Usually, your ideas are not originally from you. They might be someone’s ideas. Thus, in order to avoid plagiarism, you have to cite everything that is not popular/common knowledge or from other people, not you. Particularly, in research essays, we do a lot of research to find the information to support the ideas, so citations are really important. They will help your essays more credible.

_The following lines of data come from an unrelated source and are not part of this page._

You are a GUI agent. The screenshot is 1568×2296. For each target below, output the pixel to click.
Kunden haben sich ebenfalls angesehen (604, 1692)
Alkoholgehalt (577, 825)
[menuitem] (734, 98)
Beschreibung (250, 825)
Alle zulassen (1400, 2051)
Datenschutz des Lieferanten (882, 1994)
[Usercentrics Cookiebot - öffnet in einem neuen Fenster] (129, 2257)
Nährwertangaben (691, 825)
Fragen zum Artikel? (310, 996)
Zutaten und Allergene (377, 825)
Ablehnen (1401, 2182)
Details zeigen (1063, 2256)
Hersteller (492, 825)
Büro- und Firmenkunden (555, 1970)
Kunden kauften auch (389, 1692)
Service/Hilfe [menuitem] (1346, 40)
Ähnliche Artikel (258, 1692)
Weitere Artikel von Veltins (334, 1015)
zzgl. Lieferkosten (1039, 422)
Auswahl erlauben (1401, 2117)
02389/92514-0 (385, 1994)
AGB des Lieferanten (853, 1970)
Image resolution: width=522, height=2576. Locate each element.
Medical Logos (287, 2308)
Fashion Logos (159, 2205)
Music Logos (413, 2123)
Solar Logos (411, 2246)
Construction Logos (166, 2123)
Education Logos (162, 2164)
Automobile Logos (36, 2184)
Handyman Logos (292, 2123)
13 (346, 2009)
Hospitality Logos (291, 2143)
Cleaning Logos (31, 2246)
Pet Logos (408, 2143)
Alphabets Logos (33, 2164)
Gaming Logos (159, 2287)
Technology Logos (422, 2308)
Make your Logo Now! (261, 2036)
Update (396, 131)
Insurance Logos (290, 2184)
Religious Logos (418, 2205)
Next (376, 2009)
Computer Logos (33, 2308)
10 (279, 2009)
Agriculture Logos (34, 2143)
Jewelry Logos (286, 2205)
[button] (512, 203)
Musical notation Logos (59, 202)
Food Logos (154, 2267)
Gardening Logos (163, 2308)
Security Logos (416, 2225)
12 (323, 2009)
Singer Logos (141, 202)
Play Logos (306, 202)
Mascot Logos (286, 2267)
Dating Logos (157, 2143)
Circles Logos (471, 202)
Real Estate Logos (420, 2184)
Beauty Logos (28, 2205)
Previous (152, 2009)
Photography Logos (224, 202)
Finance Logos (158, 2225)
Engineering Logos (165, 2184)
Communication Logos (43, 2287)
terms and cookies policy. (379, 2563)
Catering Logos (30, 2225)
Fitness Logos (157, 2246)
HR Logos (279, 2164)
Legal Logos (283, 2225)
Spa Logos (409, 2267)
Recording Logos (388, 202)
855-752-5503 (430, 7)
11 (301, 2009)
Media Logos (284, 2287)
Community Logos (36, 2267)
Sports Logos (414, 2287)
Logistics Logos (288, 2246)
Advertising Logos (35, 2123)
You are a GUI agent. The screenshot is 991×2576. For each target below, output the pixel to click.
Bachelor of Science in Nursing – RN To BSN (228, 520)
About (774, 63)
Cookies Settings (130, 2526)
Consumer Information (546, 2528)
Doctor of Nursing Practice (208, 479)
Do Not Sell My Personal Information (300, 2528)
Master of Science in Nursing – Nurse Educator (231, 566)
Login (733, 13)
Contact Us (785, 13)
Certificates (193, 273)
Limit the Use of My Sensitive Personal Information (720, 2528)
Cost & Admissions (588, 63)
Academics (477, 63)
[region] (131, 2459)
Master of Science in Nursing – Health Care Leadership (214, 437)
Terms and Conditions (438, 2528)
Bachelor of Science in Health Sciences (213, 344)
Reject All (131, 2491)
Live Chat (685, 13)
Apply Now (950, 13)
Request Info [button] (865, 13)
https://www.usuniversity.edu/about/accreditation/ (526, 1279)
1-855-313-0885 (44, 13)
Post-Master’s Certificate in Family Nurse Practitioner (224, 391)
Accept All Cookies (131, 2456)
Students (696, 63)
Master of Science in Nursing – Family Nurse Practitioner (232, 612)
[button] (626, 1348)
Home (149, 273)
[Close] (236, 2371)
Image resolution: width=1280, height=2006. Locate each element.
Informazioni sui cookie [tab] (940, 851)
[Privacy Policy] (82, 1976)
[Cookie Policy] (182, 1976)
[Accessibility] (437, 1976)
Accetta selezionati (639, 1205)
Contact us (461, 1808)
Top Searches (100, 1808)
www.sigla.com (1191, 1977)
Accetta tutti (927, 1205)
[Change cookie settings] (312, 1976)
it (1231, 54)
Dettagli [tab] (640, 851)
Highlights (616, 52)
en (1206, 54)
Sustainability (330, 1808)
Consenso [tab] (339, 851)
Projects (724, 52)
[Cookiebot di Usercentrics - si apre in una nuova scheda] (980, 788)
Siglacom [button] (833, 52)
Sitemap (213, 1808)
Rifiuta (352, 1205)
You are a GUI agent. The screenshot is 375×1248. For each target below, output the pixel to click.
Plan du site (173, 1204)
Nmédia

Citations in Works Cited list:

  • They are sources that you find the information (data, statistics, facts, names of people, quotations, etc.) you use to support your ideas in your essay.
  • They can be online articles, books, magazines, or videos. Thus, they have different format/rules of citations. Check this link to have the appropriate forms for each type of source: (It’s on Blackboard. You can find it in the Research Essay folder) or you can google it to have the latest update of MLA format for citations. You also have the handouts from Professor Aagard about Works Cited list; take advantage of them!
  • They are FULL citations, no short forms.
  • Example: Gaitskill, Mary. Interview with Charles Bock. Mississippi Review, vol. 27, no. 3, 1999, pp. 129-50.

In-text citations:

  • Purpose: to let readers easily know where the information comes from and what the original source is.
  • In-text citations are in short form, not too long so that they won’t confuse the readers. Thus, they MUST be SHORT and put in parentheses ()
  • For example, let’s suppose that you are using some information from this source: “Mimic and Moralist” of Kingsley Amis. Therefore, your citation in Works Cited page will be like this: Gleick, James. Chaos: Making a New Science. Penguin, 1987. HOWEVER, the in-text citation is not like this. It must be shortened. Thus, it will be like this: abc abc abc abc abc abc (Gleick). The short one in the parentheses is called in-text citation.
  • Many common rules/formats for in-text citations:
    • If your source is a book:
      • One author: In-text citation is the LAST NAME of the author.
      • Two authors: In-text citation is the two LAST NAMES of the authors.
      • More than two authors: In-text citation is the LAST NAME of the FIRST author plus “et al.” For example: (Gleick et al.); it means the book was writen by Gleick and some more other people.
    • If your source is an online article:
      • If there’s author’s name: Use the same rule as book – using the LAST NAME of the author.
      • If there’s no author’s name: In-text citation is the first TWO WORDS of the article (sometimes it can be one word). Remember in-text citation must be short, so please don’t put too many words in the in-text citations. The FIRST TWO WORDS are enough.
      • For example: The citation is “10 Tips on Writing the Living Web.” A List Apart: For People Who Make Websites, 16 Aug. 2002, Accessed 4 May 2009. For this one, the in-text citation will be (“10 Tips”). NOTE: If you put the words from the article in in-text citation, these words must be in quotation marks, and the whole phrase is inside the parentheses like this: (“10 Tips”).

These are some short reviews about in-text citations and full citations in Works Cited page. You should learn it by heart, or if you forget, remember that you have a lot of helpful resources on Blackboard, on the Internet, in the handouts from the class, on this blog or anywhere else. If some of you realize yourself having the mistake in using citations, please check this post to fix your errors. You only have one last chance to correct and improve your essay before the final draft. Let’s make your essay better!